Audio Description Text

My name is Amanda Donohue, the artist of Rufus Whistler, that responds to the sounds and texts of Kim Goldsmith. Rufus Whistler is a textile work including recycled and eco-dyed fabric with hand stitching. It is 58cm long by 35cm wide. I had a fleeting image of what the work could look like from the description of the trees outlined against the sky and the sound of the bird, hidden in the trees. Textiles enabled me to convey the various textures in the thicket. The work has strips of fabric in a range of brown hues, a bright blue fabric at the top and muted tones of green at the base. Stitching meanders over the piece suggesting the furrowed bark and fauna. The hero of the piece is stitched in one corner. If you were to touch Rufus Whistler, it would feel like a comfortable bed with grains of rice.


inhalare part 1 – text

Kim V. Goldsmith, Dubbo

Callitris glaucophylla

Shimmering, pollen-laden Callitris glaucophylla jostle on the stony slope; muddy macropod tracks slice through this peri-urban thicket.

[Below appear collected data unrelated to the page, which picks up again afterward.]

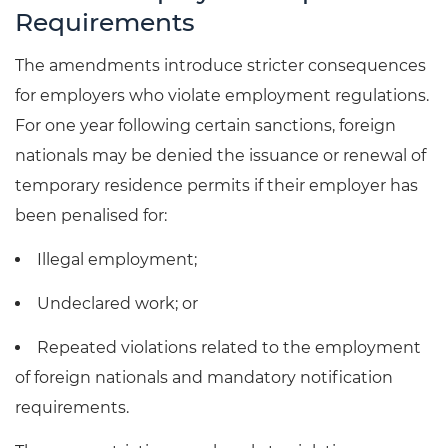
Requirements
The amendments introduce stricter consequences
for employers who violate employment regulations.
For one year following certain sanctions, foreign
nationals may be denied the issuance or renewal of
temporary residence permits if their employer has
been penalised for:
Illegal employment;
Undeclared work; or
Repeated violations related to the employment
of foreign nationals and mandatory notification
requirements.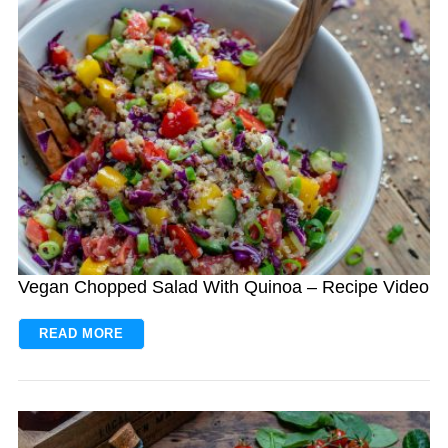
Vegan Chopped Salad With Quinoa – Recipe Video
READ MORE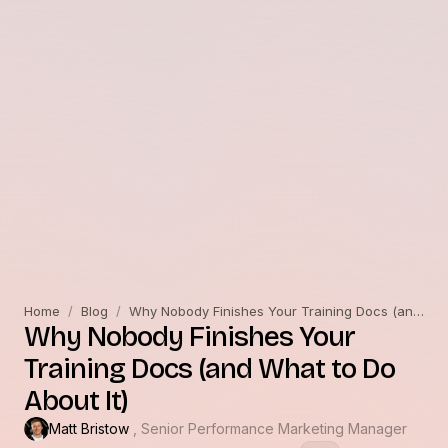
Home
/
Blog
/
Why Nobody Finishes Your Training Docs (and What to Do About It)
Why Nobody Finishes Your
Training Docs (and What to Do
About It)
Matt Bristow
, Senior Performance Marketing Manager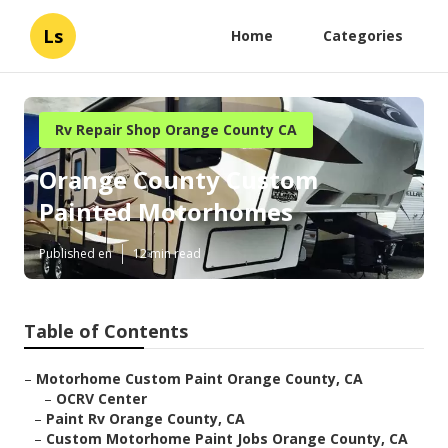
Ls
Home
Categories
Rv Repair Shop Orange County CA
Orange County Custom
Painted Motorhomes
Published en
12 min read
Table of Contents
–
Motorhome Custom Paint Orange County, CA
–
OCRV Center
–
Paint Rv Orange County, CA
–
Custom Motorhome Paint Jobs Orange County, CA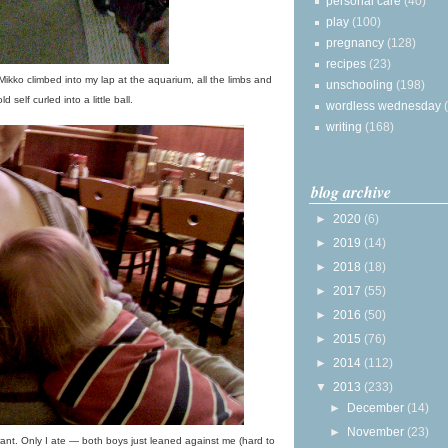
personal care
(40)
play
(100)
pregnancy
(128)
recipes
(23)
 Mikko climbed into my lap at the aquarium, all the limbs and
unschooling
(198)
ld self curled into a little ball.
wordless wednesday
writing
(168)
blog archive
►
2020
(6)
►
2019
(14)
►
2018
(18)
►
2017
(55)
►
2016
(50)
►
2015
(76)
►
2014
(112)
▼
2013
(233)
►
December
(14)
►
November
(23)
nt. Only I ate — both boys just leaned against me (hard to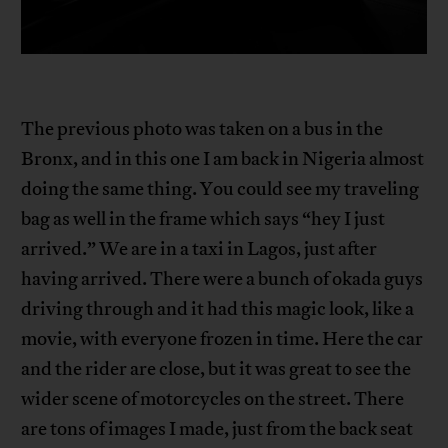
The previous photo was taken on a bus in the
Bronx, and in this one I am back in Nigeria almost
doing the same thing. You could see my traveling
bag as well in the frame which says “hey I just
arrived.” We are in a taxi in Lagos, just after
having arrived. There were a bunch of okada guys
driving through and it had this magic look, like a
movie, with everyone frozen in time. Here the car
and the rider are close, but it was great to see the
wider scene of motorcycles on the street. There
are tons of images I made, just from the back seat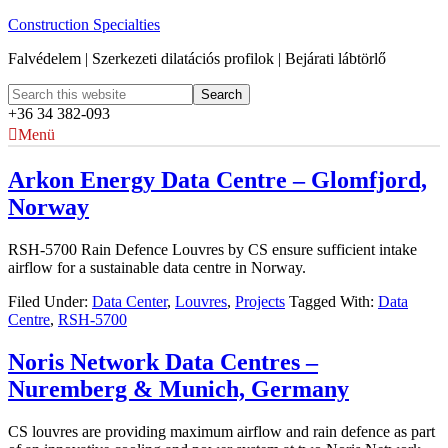
Construction Specialties
Falvédelem | Szerkezeti dilatációs profilok | Bejárati lábtörlő
+36 34 382-093
Menü
Arkon Energy Data Centre – Glomfjord,
Norway
RSH-5700 Rain Defence Louvres by CS ensure sufficient intake
airflow for a sustainable data centre in Norway.
Filed Under:
Data Center
,
Louvres
,
Projects
Tagged With:
Data
Centre
,
RSH-5700
Noris Network Data Centres –
Nuremberg & Munich, Germany
CS louvres are providing maximum airflow and rain defence as part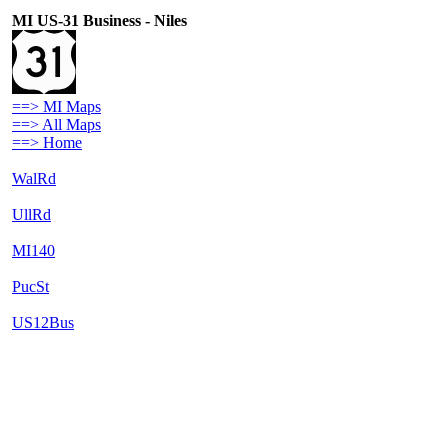
MI US-31 Business - Niles
==> MI Maps
==> All Maps
==> Home
WalRd
UllRd
MI140
PucSt
US12Bus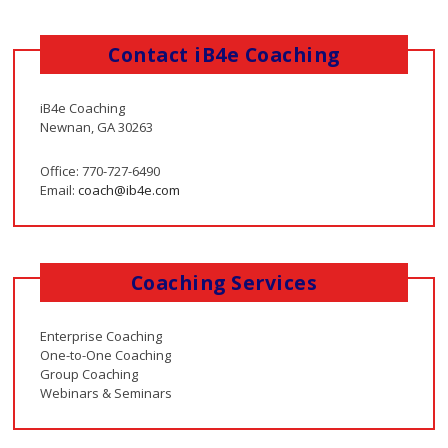
Contact iB4e Coaching
iB4e Coaching
Newnan, GA 30263
Office: 770-727-6490
Email:
coach@ib4e.com
Coaching Services
Enterprise Coaching
One-to-One Coaching
Group Coaching
Webinars & Seminars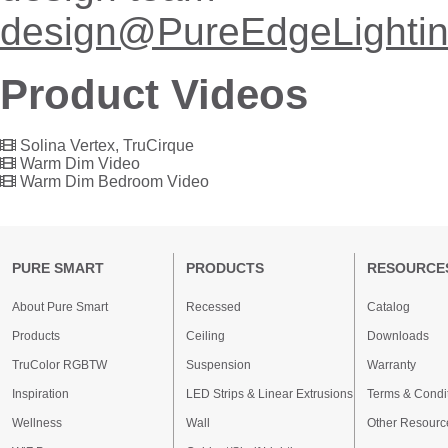
design@PureEdgeLighti
Product Videos
Solina Vertex, TruCirque
Warm Dim Video
Warm Dim Bedroom Video
PURE SMART
PRODUCTS
RESOURCE
About Pure Smart
Recessed
Catalog
Products
Ceiling
Downloads
TruColor RGBTW
Suspension
Warranty
Inspiration
LED Strips & Linear Extrusions
Terms & Condi
Wellness
Wall
Other Resourc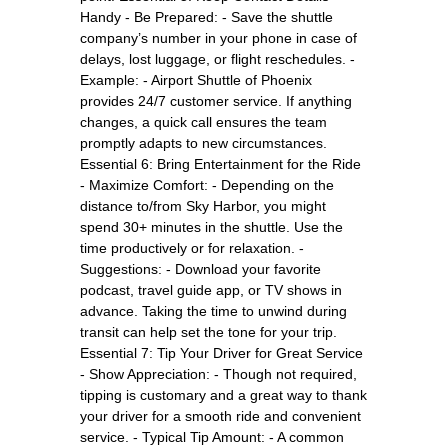
Handy - Be Prepared: - Save the shuttle
company’s number in your phone in case of
delays, lost luggage, or flight reschedules. -
Example: - Airport Shuttle of Phoenix
provides 24/7 customer service. If anything
changes, a quick call ensures the team
promptly adapts to new circumstances.
Essential 6: Bring Entertainment for the Ride
- Maximize Comfort: - Depending on the
distance to/from Sky Harbor, you might
spend 30+ minutes in the shuttle. Use the
time productively or for relaxation. -
Suggestions: - Download your favorite
podcast, travel guide app, or TV shows in
advance. Taking the time to unwind during
transit can help set the tone for your trip.
Essential 7: Tip Your Driver for Great Service
- Show Appreciation: - Though not required,
tipping is customary and a great way to thank
your driver for a smooth ride and convenient
service. - Typical Tip Amount: - A common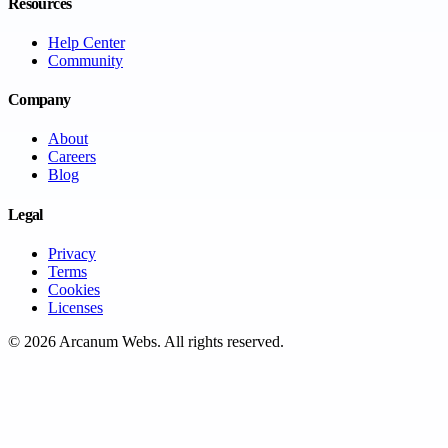
Resources
Help Center
Community
Company
About
Careers
Blog
Legal
Privacy
Terms
Cookies
Licenses
©
2026
Arcanum Webs
. All rights reserved.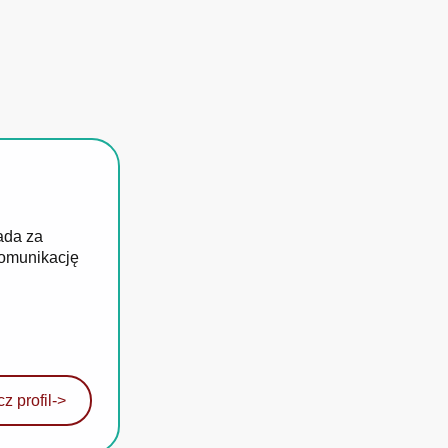
ada za
komunikację
z profil
->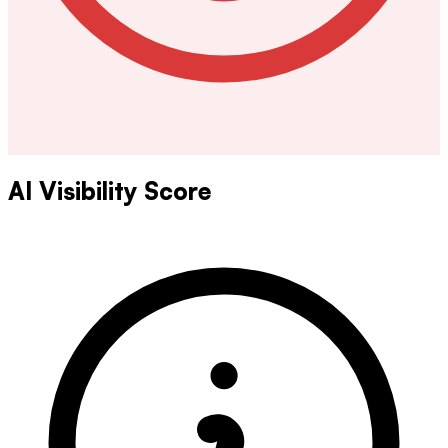
AI Visibility Score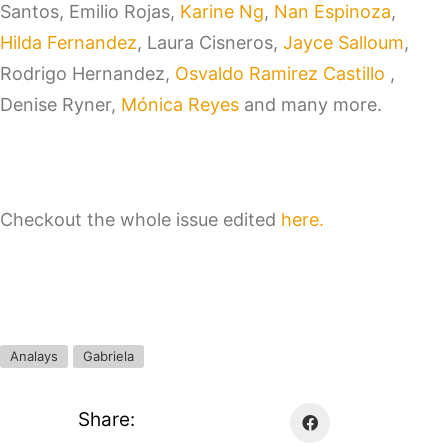
Santos, Emilio Rojas,
Karine Ng
,
Nan Espinoza
,
Hilda Fernandez
, Laura Cisneros,
Jayce Salloum
,
Rodrigo Hernandez,
Osvaldo Ramirez Castillo
,
Denise Ryner,
Mónica Reyes
and many more.
Checkout the whole issue edited
here.
Analays
Gabriela
Share: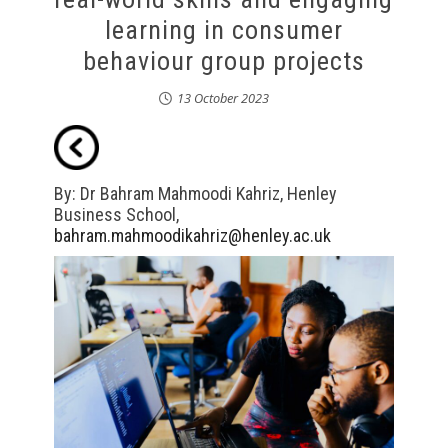
learning in consumer
behaviour group projects
13 October 2023
By: Dr Bahram Mahmoodi Kahriz, Henley
Business School,
bahram.mahmoodikahriz@henley.ac.uk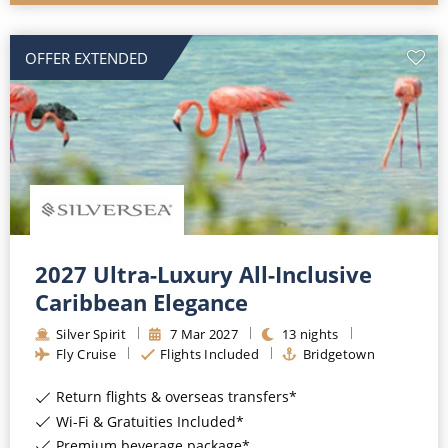
OFFER EXTENDED
2027 Ultra-Luxury All-Inclusive
Caribbean Elegance
Silver Spirit
7
Mar
2027
13
nights
Fly Cruise
Flights Included
Bridgetown
Return flights & overseas transfers*
Wi-Fi & Gratuities Included*
Premium beverage package*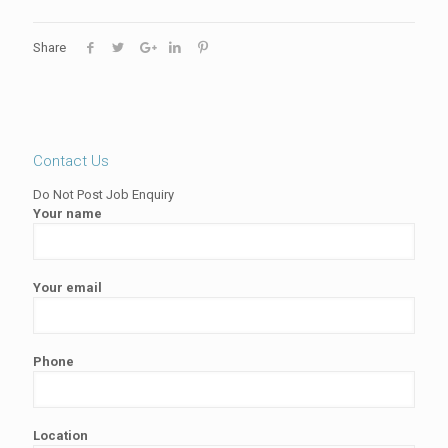
Share
Contact Us
Do Not Post Job Enquiry
Your name
Your email
Phone
Location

A plane drones above a discordant song of woodland birds and dam-born frogs; crepitations of the multi-trunked mother tree pierced by whining, winter-born mosquitos.

Swollen ankles swaddled in leggy greens on a damp bed of bleached needles and broken limbs—a blanket below naked crowns outlined against Argentine blue.

Deeply furrowed bark encases fragrant heartwood; girths not covered in dry moss—fake turf-like to the touch—are callused with lichens.

An unheard world thrums and gurgles, dependent on this dark, cool copse.

Opportunistic ticks, weaving spiders, woolly aphids cling to microscopic pine scales while fungi fairy rings cast their crepuscular glow in fading light.

Shy opera singer of the bush, the Rufous Whistler calls time. Hidden in a darkening maze of branches above, its soaring song and whip-cracking notes follow me home.